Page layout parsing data

Segment Open

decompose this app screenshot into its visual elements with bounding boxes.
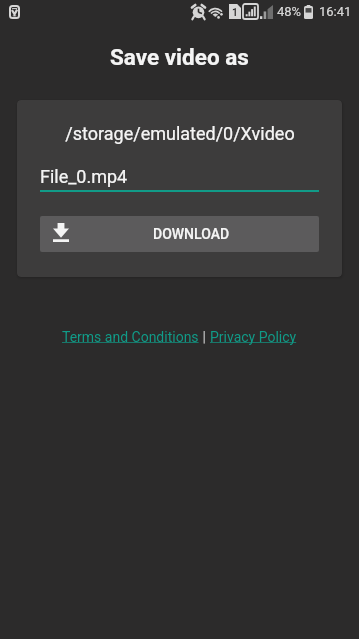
button[interactable]: Terms and Conditions bbox=[62, 329, 199, 345]
staticText: Save video as bbox=[110, 44, 249, 70]
other: Wi-Fi bbox=[208, 5, 224, 18]
staticText: 1 bbox=[232, 7, 238, 19]
button[interactable]: Download bbox=[40, 216, 319, 252]
other: Battery 48 percent bbox=[304, 5, 313, 19]
other: Notification bbox=[9, 5, 20, 19]
staticText: DOWNLOAD bbox=[153, 226, 230, 242]
staticText: File_0.mp4 bbox=[40, 166, 128, 187]
staticText: | bbox=[199, 329, 210, 345]
staticText: /storage/emulated/0/Xvideo bbox=[65, 123, 295, 144]
staticText: 16:41 bbox=[319, 4, 352, 19]
button[interactable]: File_0.mp4 bbox=[40, 159, 319, 192]
button[interactable]: Privacy Policy bbox=[210, 329, 297, 345]
other: Download bbox=[53, 223, 69, 242]
staticText: 48% bbox=[277, 4, 302, 19]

Segment Closed

**PROBLEM TO SOLVE**
Report the number of lines above that contain the word "staticText", and only that number.

**ANSWER AREA**
8